Did you know that over half of consumers will only use a business if it has online reviews, and if those reviews average four stars or higher? This is the same as word-of-mouth when it comes to business leads. What used to be a neighbor telling another neighbor about a local business has become a community of online reviews and we all need to know how to adapt to this new, not always welcome, world. This can feel overwhelming and daunting to a business owner who doesn't have control over the online discussions about their business practices. But this is actually a great opportunity to influence and contribute to that discussion in a positive way.
FIRST THINGS FIRST
Before you dive into the online aspect of reviews, you first want to put a policy in place with your employees regarding how you service customers in a positive way so that their experience with your company is the best it can be. Remember that every employee is a representation of your brand and they need ongoing support in carrying out your official customer service policy. If you do get a complaint, you should be doing everything in your power to mitigate it before it becomes a negative review. Add a suggestion box form on your website and in your office if customers visit there. Add a complaint hotline text number on your website and print materials used for customers. Ask customers to let you know right away if something was unsatisfactory.
ONLINE REVIEW SITES
The three major review platforms are Google, Yelp and Facebook, but there are others that are general or industry-specific. Most of these also allow for "owner responses". If you create an account and claim your business, you will be able to respond to your reviews. This is a tremendous opportunity to take control of your brand! Here's a list of some of them:
Yelp - simple step-by-step instructions for setting up your listing
Angie's List - mostly for home improvement and construction services
Houzz - another site for contractors
Trip Advisor - for restaurants, entertainment, travel businesses
Facebook - if you have a business page on Facebook, then people can already review you
HOW TO GET REVIEWS
Policies on soliciting for reviews vary depending on the platform, but most of them do not allow businesses to offer incentives for reviews. They do, however, want businesses to link to their platform if they'd like to write a review. Most of them provide you with a special link for your review page. You will then need to get the word out to your customers that you'd love for them to review you on one of those platforms. Consider creating a page on your website for soliciting reviews, with links to the platforms you have established accounts in. It's best to have more than one, because customers will need to have an account with the platform in order to place a review. Give them options. Provide a link to your review page in your email signature, on your invoices, in thank-you emails after a job is complete, etc.
RESPONDING TO REVIEWS
It is very important not only to respond to reviews (especially negative ones), but to do so in the right way. Many companies have badly damaged their reputation by responding unprofessionally to negative reviews. If you get a negative review, don't overeact. This is an opportunity to improve your customer service and better your business. Don't respond immediately. Take time to think about your response so that it's not fueled by emotion. Be transparent. No team is perfect. Everyone is human. Customers expect you to take responsibility for your mistakes and will appreciate your honesty. If the review is vague and you don't understand the complaint, ask questions to show that you care and want to make it right. Provide a solution, not just fluff. Don't just say you're so sorry they had a bad experience and leave it at that. Display emphathy and show that you're trying to come up with a solution. Sign with your name to show that you're a real person. This will show the world that this is important to you and that your business is human. Follow up on your response. If you can work it out with the customer, ask them if they would consider changing their review.
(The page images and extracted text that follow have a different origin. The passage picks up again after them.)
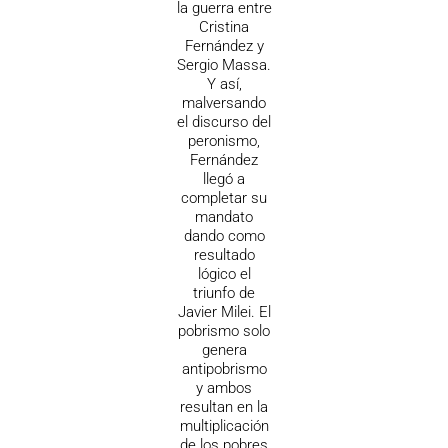
la guerra entre
Cristina
Fernández y
Sergio Massa.
Y así,
malversando
el discurso del
peronismo,
Fernández
llegó a
completar su
mandato
dando como
resultado
lógico el
triunfo de
Javier Milei. El
pobrismo solo
genera
antipobrismo
y ambos
resultan en la
multiplicación
de los pobres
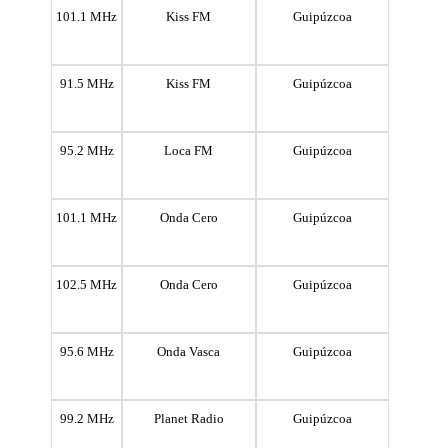
101.1 MHz
Kiss FM
Guipúzcoa
91.5 MHz
Kiss FM
Guipúzcoa
95.2 MHz
Loca FM
Guipúzcoa
101.1 MHz
Onda Cero
Guipúzcoa
102.5 MHz
Onda Cero
Guipúzcoa
95.6 MHz
Onda Vasca
Guipúzcoa
99.2 MHz
Planet Radio
Guipúzcoa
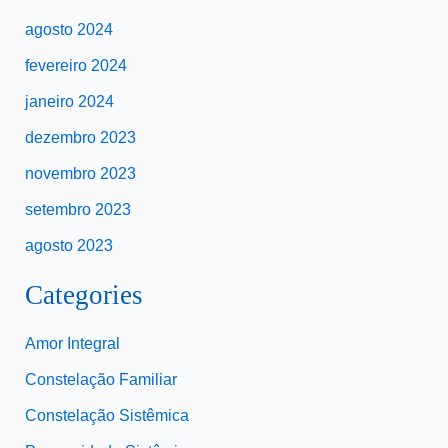
agosto 2024
fevereiro 2024
janeiro 2024
dezembro 2023
novembro 2023
setembro 2023
agosto 2023
Categories
Amor Integral
Constelação Familiar
Constelação Sistêmica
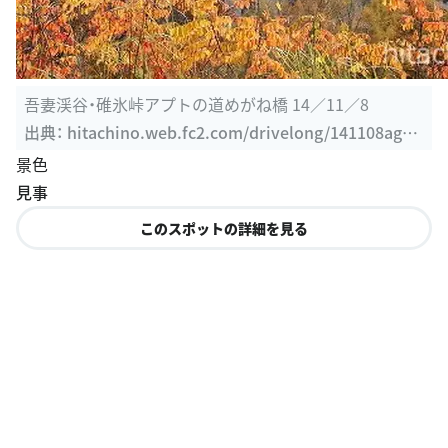
吾妻渓谷・碓氷峠アプトの道めがね橋 14／11／8
出典：
hitachino.web.fc2.com/drivelong/141108agat
uma/sono2/agatuma141108.2.html
景色
見事
このスポットの詳細を見る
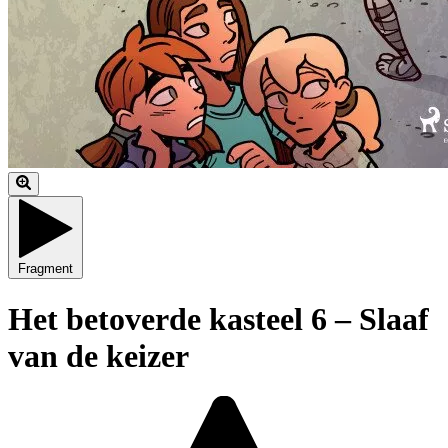
Fragment
Het betoverde kasteel 6 – Slaaf
van de keizer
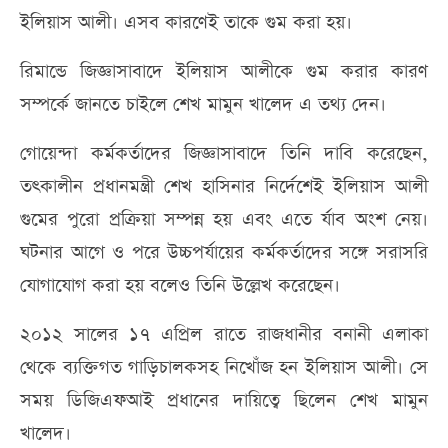
ইলিয়াস আলী। এসব কারণেই তাকে গুম করা হয়।
রিমান্ডে জিজ্ঞাসাবাদে ইলিয়াস আলীকে গুম করার কারণ
সম্পর্কে জানতে চাইলে শেখ মামুন খালেদ এ তথ্য দেন।
গোয়েন্দা কর্মকর্তাদের জিজ্ঞাসাবাদে তিনি দাবি করেছেন,
তৎকালীন প্রধানমন্ত্রী শেখ হাসিনার নির্দেশেই ইলিয়াস আলী
গুমের পুরো প্রক্রিয়া সম্পন্ন হয় এবং এতে র্যাব অংশ নেয়।
ঘটনার আগে ও পরে উচ্চপর্যায়ের কর্মকর্তাদের সঙ্গে সরাসরি
যোগাযোগ করা হয় বলেও তিনি উল্লেখ করেছেন।
২০১২ সালের ১৭ এপ্রিল রাতে রাজধানীর বনানী এলাকা
থেকে ব্যক্তিগত গাড়িচালকসহ নিখোঁজ হন ইলিয়াস আলী। সে
সময় ডিজিএফআই প্রধানের দায়িত্বে ছিলেন শেখ মামুন
খালেদ।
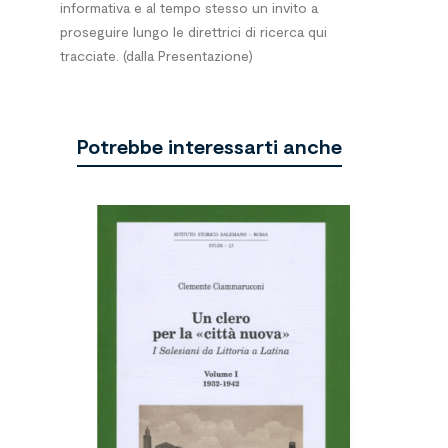
informativa e al tempo stesso un invito a
proseguire lungo le direttrici di ricerca qui
tracciate. (dalla Presentazione)
Potrebbe interessarti anche

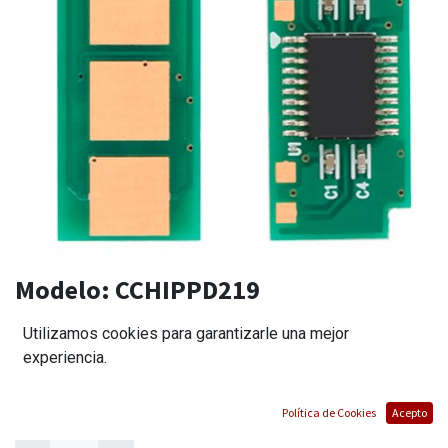
Modelo:
CCHIPPD219
CHIP PARA PD219 PANTUM
Utilizamos cookies para garantizarle una mejor
experiencia.
(0 reseña)
$
14,00
Política de Cookies
Acepto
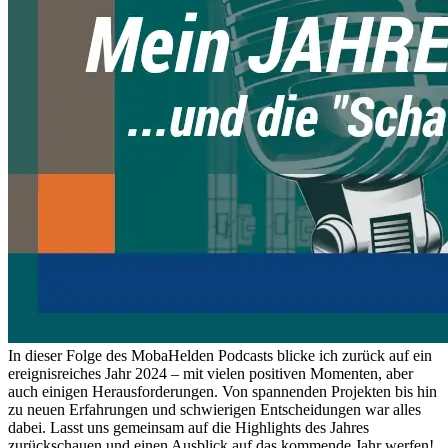
In dieser Folge des MobaHelden Podcasts blicke ich zurück auf ein
ereignisreiches Jahr 2024 – mit vielen positiven Momenten, aber
auch einigen Herausforderungen. Von spannenden Projekten bis hin
zu neuen Erfahrungen und schwierigen Entscheidungen war alles
dabei. Lasst uns gemeinsam auf die Highlights des Jahres
zurückschauen und einen Ausblick auf das kommende Jahr werfen!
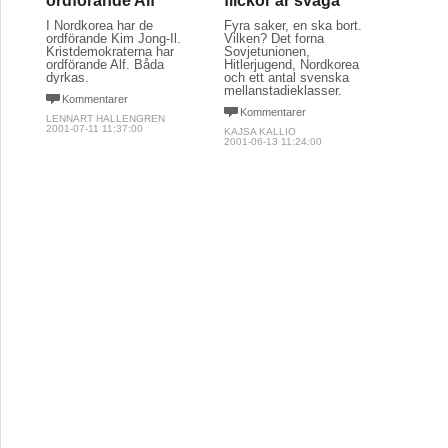
ordförande Alf
flickor är svaga
I Nordkorea har de
Fyra saker, en ska bort.
ordförande Kim Jong-Il.
Vilken? Det forna
Kristdemokraterna har
Sovjetunionen,
ordförande Alf. Båda
Hitlerjugend, Nordkorea
dyrkas.
och ett antal svenska
mellanstadieklasser.
Kommentarer
Kommentarer
LENNART HALLENGREN
2001-07-11 11:37:00
KAJSA KALLIO
2001-06-13 11:24:00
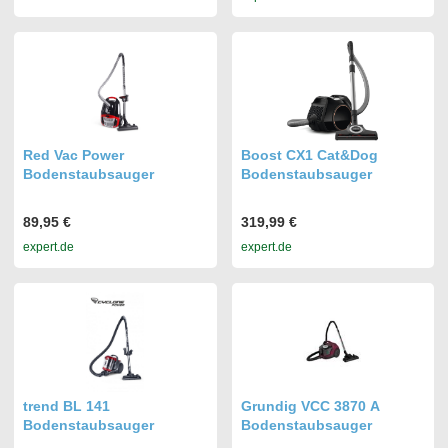
Red Vac Power
Boost CX1 Cat&Dog
Bodenstaubsauger
Bodenstaubsauger
89,95 €
319,99 €
expert.de
expert.de
trend BL 141
Grundig VCC 3870 A
Bodenstaubsauger
Bodenstaubsauger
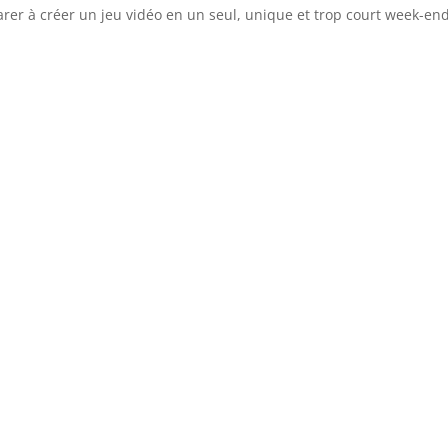
parer à créer un jeu vidéo en un seul, unique et trop court week-end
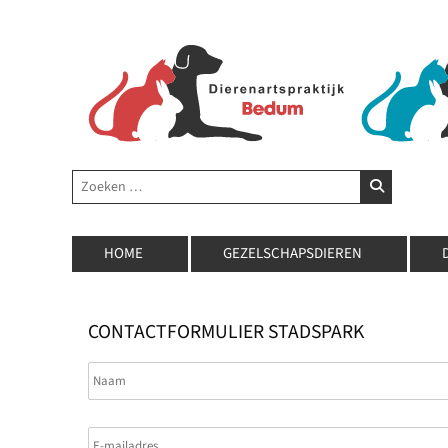
Zoeken
ZOEKEN
HOME
GEZELSCHAPSDIEREN
CONTACTFORMULIER STADSPARK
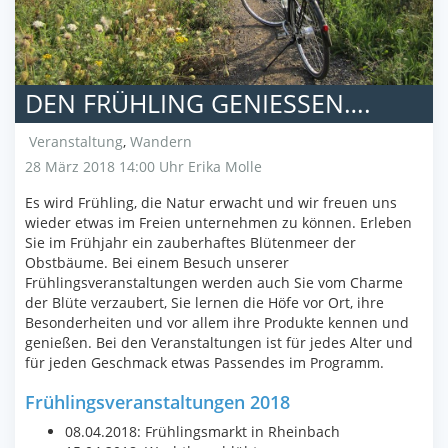
DEN FRÜHLING GENIESSEN….
Veranstaltung
,
Wandern
28 März 2018 14:00 Uhr
Erika Molle
Es wird Frühling, die Natur erwacht und wir freuen uns
wieder etwas im Freien unternehmen zu können. Erleben
Sie im Frühjahr ein zauberhaftes Blütenmeer der
Obstbäume. Bei einem Besuch unserer
Frühlingsveranstaltungen werden auch Sie vom Charme
der Blüte verzaubert, Sie lernen die Höfe vor Ort, ihre
Besonderheiten und vor allem ihre Produkte kennen und
genießen. Bei den Veranstaltungen ist für jedes Alter und
für jeden Geschmack etwas Passendes im Programm.
Frühlingsveranstaltungen 2018
08.04.2018: Frühlingsmarkt in Rheinbach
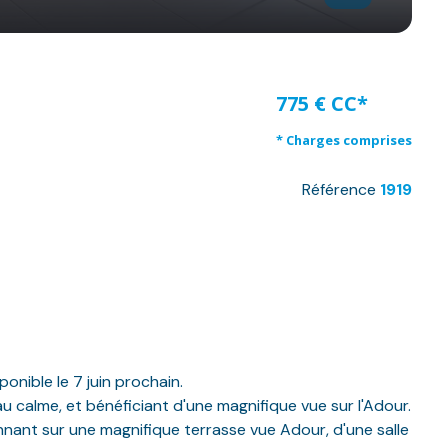
775 € CC*
* Charges comprises
Référence
1919
nible le 7 juin prochain.
calme, et bénéficiant d'une magnifique vue sur l'Adour.
nnant sur une magnifique terrasse vue Adour, d'une salle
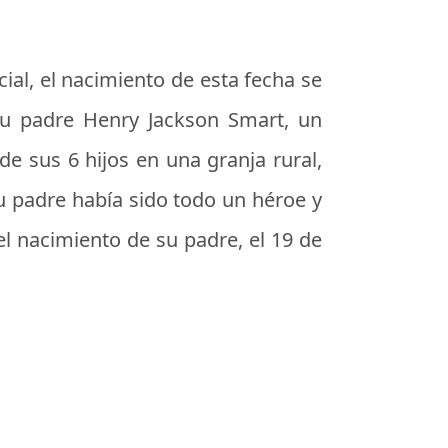
cial, el nacimiento de esta fecha se
u padre Henry Jackson Smart, un
de sus 6 hijos en una granja rural,
u padre había sido todo un héroe y
el nacimiento de su padre, el 19 de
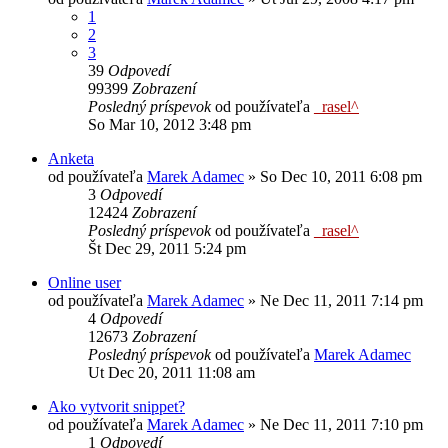
1
2
3
39
Odpovedí
99399
Zobrazení
Posledný príspevok
od používateľa
_rasel^
So Mar 10, 2012 3:48 pm
Anketa
od používateľa
Marek Adamec
»
So Dec 10, 2011 6:08 pm
3
Odpovedí
12424
Zobrazení
Posledný príspevok
od používateľa
_rasel^
Št Dec 29, 2011 5:24 pm
Online user
od používateľa
Marek Adamec
»
Ne Dec 11, 2011 7:14 pm
4
Odpovedí
12673
Zobrazení
Posledný príspevok
od používateľa
Marek Adamec
Ut Dec 20, 2011 11:08 am
Ako vytvorit snippet?
od používateľa
Marek Adamec
»
Ne Dec 11, 2011 7:10 pm
1
Odpovedí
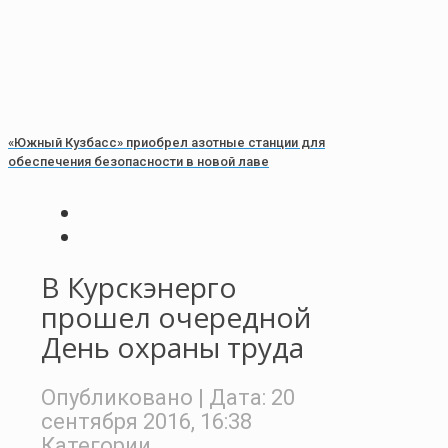
«Южный Кузбасс» приобрел азотные станции для
обеспечения безопасности в новой лаве
В Курскэнерго
прошел очередной
День охраны труда
Опубликовано
| Дата:
20
сентября 2016, 16:38
Категории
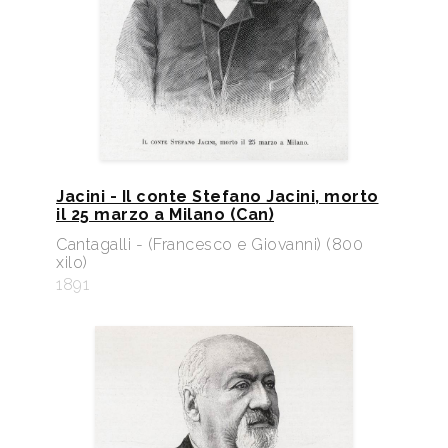
Jacini - Il conte Stefano Jacini, morto
il 25 marzo a Milano (Can)
Cantagalli - (Francesco e Giovanni) (800
xilo)
1891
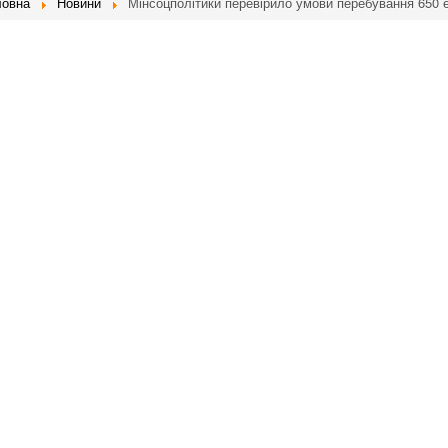
ловна
Новини
Мінсоцполітики перевірило умови перебування 650 е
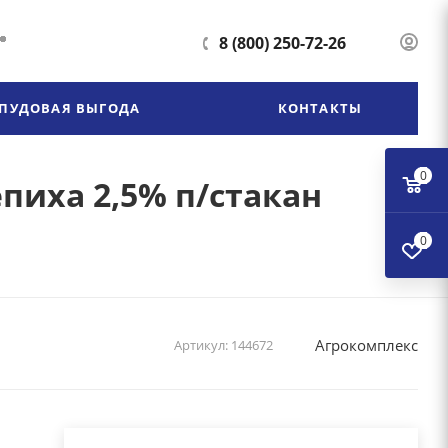
8 (800) 250-72-26
ПУДОВАЯ ВЫГОДА
КОНТАКТЫ
0
пиха 2,5% п/стакан
0
Агрокомплекс
Артикул:
144672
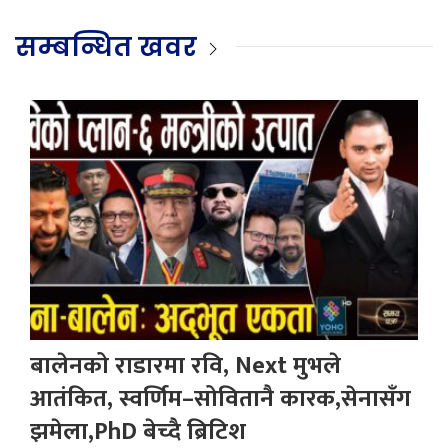
सम्बन्धित खवर
बालेनको राडारमा रवि, Next मुभले
आतंकित, स्वर्णिम–सोवितानै कारक,सेनासँग
झमेला,PhD बेच्दै ब्रिटिश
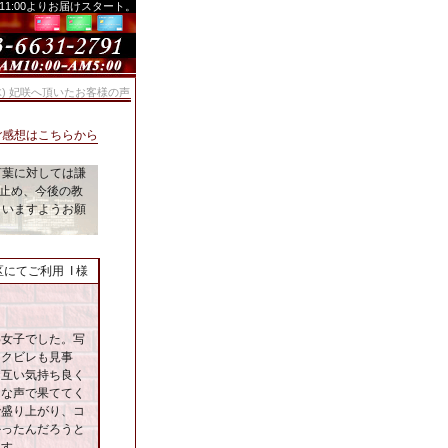
、11:00よりお届けスタート。
日(木) 妃咲へ頂いたお客様の声
ご感想はこちらから
言葉に対しては謙
止め、今後の教
さいますようお願
にてご利用 I 様
わ女子でした。写
。クビレも見事
お互い気持ち良く
きな声で果ててく
で盛り上がり、コ
かったんだろうと
ます。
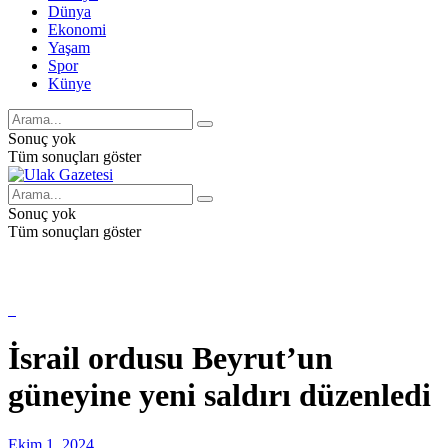
Dünya
Ekonomi
Yaşam
Spor
Künye
Sonuç yok
Tüm sonuçları göster
Sonuç yok
Tüm sonuçları göster
İsrail ordusu Beyrut’un
güneyine yeni saldırı düzenledi
Ekim 1, 2024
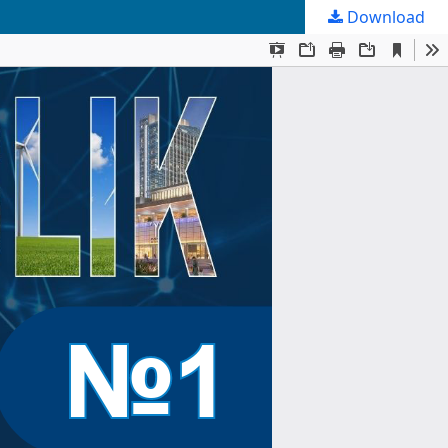
Download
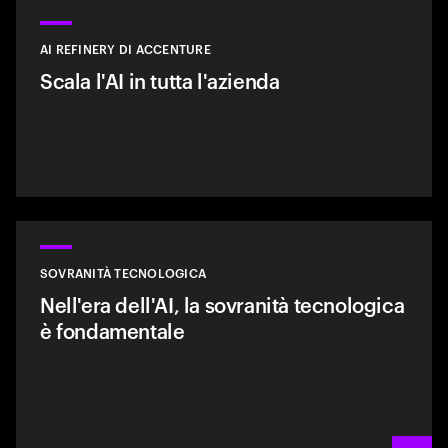
AI REFINERY DI ACCENTURE
Scala l'AI in tutta l'azienda
SOVRANITÀ TECNOLOGICA
Nell'era dell'AI, la sovranità tecnologica
è fondamentale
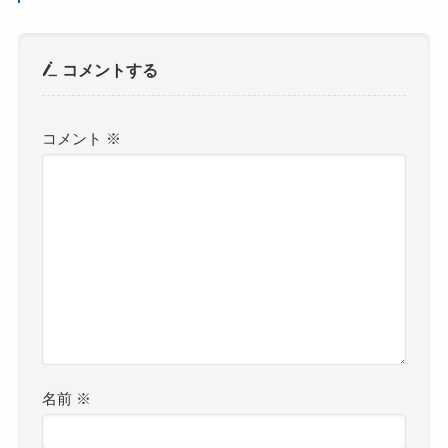
コメントする
コメント
※
名前
※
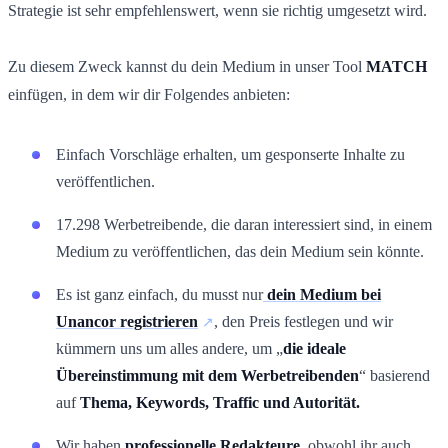
Strategie ist sehr empfehlenswert, wenn sie richtig umgesetzt wird.
Zu diesem Zweck kannst du dein Medium in unser Tool
MATCH
einfügen, in dem wir dir Folgendes anbieten:
Einfach Vorschläge erhalten, um gesponserte Inhalte zu
veröffentlichen.
17.298 Werbetreibende, die daran interessiert sind, in einem
Medium zu veröffentlichen, das dein Medium sein könnte.
Es ist ganz einfach, du musst nur
dein Medium bei
Unancor registrieren
, den Preis festlegen und wir
kümmern uns um alles andere, um „
die ideale
Übereinstimmung mit dem Werbetreibenden
“ basierend
auf
Thema, Keywords, Traffic und Autorität.
Wir haben
professionelle Redakteure
, obwohl ihr auch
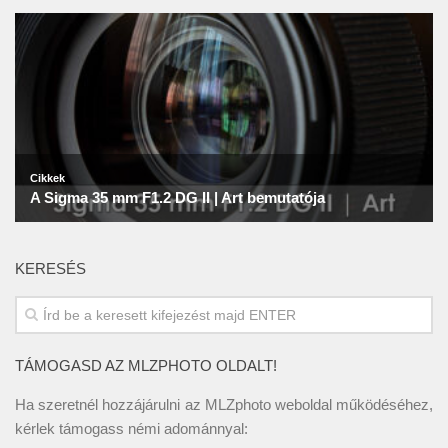
KERESÉS
TÁMOGASD AZ MLZPHOTO OLDALT!
Ha szeretnél hozzájárulni az MLZphoto weboldal működéséhez,
kérlek támogass némi adománnyal:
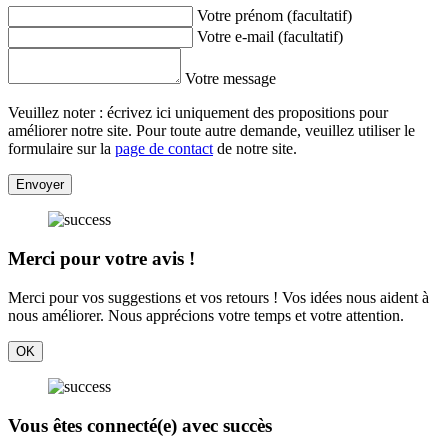
Votre prénom (facultatif)
Votre e-mail (facultatif)
Votre message
Veuillez noter : écrivez ici uniquement des propositions pour
améliorer notre site. Pour toute autre demande, veuillez utiliser le
formulaire sur la
page de contact
de notre site.
Envoyer
Merci pour votre avis !
Merci pour vos suggestions et vos retours ! Vos idées nous aident à
nous améliorer. Nous apprécions votre temps et votre attention.
OK
Vous êtes connecté(e) avec succès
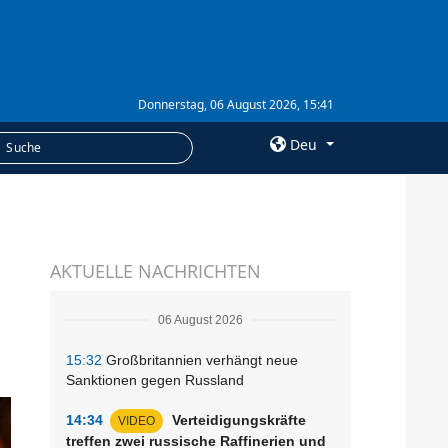
Donnerstag, 06 August 2026, 15:41
Deu
×
LEISTUNGEN
AKTUELLE NACHRICHTEN
Abonnement
Fotobank
06 August 2026
15:32
Großbritannien verhängt neue
Sanktionen gegen Russland
14:34
Verteidigungskräfte
VIDEO
treffen zwei russische Raffinerien und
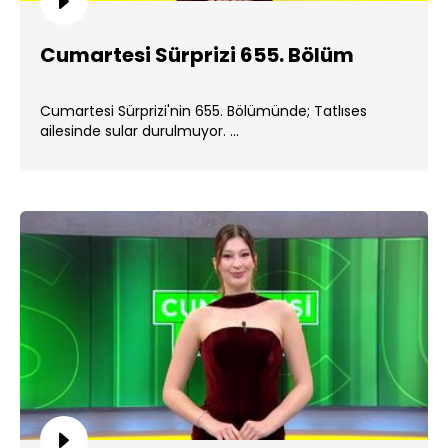
Cumartesi Sürprizi 655. Bölüm
Cumartesi Sürprizi'nin 655. Bölümünde; Tatlıses
ailesinde sular durulmuyor. ...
Respond to good reviews as well. Use their name and show your gratitude for their review. Ask them if there's anything you could do to make the experience even better! Encourage them to share their review with others.
Reviews are going to happen whether we want them to or not. If you handle them the right way and take advantage of the platforms that allow you to engage with your reviewers, your business has the potential for stronger leads and loyal customers.